Sur les pages habituellement affichées par des municipalités du Val-d'Oise, ou encore un agent d'assurances ou le secrétaire national du Parti de gauche, Éric Coquerel, sont apparus des fonds noirs d'où se détachaient des inscriptions en blanc et rouge. «Un seul Dieu, Allah», était-il écrit en arabe. «L'État islamique suit la volonté de Dieu, Palestine libre, Mort à la France, Mort à Charlie», indiquaient aussi des phrases rédigées en anglais.

«Ce qui a été fait s'appelle du defacing [dégradation ou vandalisme informatique]», a expliqué François-Xavier Desmarais, conseilleur en sécurité de l'information chez OKIOK, un service de sécurité informatique. «S'ils ont trouvé une faille dans le site, ils ont pu en modifier le contenu, écraser les informations de la page et mettre une sorte de façade», a-t-il expliqué.

Son analyse est confirmée par José Fernandez, professeur en génie informatique et génie logiciel à Polytechnique. La «façade» est en fait une image placée par-dessus un site web.
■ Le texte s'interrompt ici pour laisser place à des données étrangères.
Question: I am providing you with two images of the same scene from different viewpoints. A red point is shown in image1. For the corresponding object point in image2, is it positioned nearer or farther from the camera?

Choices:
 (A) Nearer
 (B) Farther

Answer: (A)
Celle d'hier servait à diriger les internautes vers un autre site... hébergé en Biélorussie, celui-là.

«Le site biélorusse nous dirige ensuite vers une page Facebook, un site consacré aux islamistes et une vidéo dans laquelle on voit notamment une décapitation», a expliqué le professeur. Sur les images, on apercevait des hommes lourdement armés agitant parfois des drapeaux syriens, sautant dans des anneaux remplis de feu ou écrasant une tête détachée de son corps avec leurs pieds. «Si ce n'est pas une vidéo de l'EI, c'est une très bonne imitation», a dit José Fernandez, en soulignant que les traces laissées sur les sites piratés laissaient peu de doute sur l'affiliation des pirates informatiques.

Un piratage simple

Le piratage, bien qu'assez «simple», selon les experts consultés, n'est pas survenu au lendemain de l'attentat à Paris par hasard, estime François-Xavier Desmarais. «Les événements ont pu pousser d'autres groupes à se faire de la publicité», a-t-il avancé. «Parfois, des pirates trouvent des sites vulnérables et attendent le bon moment pour les hacker.» Pour mettre en place l'écran qui remplaçait les sites, les pirates n'ont eu qu'à ajouter une ligne dans le code du site, a ajouté José Fernandez. «Ce n'était rien de sophistiqué, comme dans le cas de Sony», a-t-il observé. «On l'a probablement fait par solidarité avec les auteurs de l'attentat, pour faire un clin d'oeil aux camarades et profiter du fait que les yeux sont rivés sur la France», a-t-il analysé.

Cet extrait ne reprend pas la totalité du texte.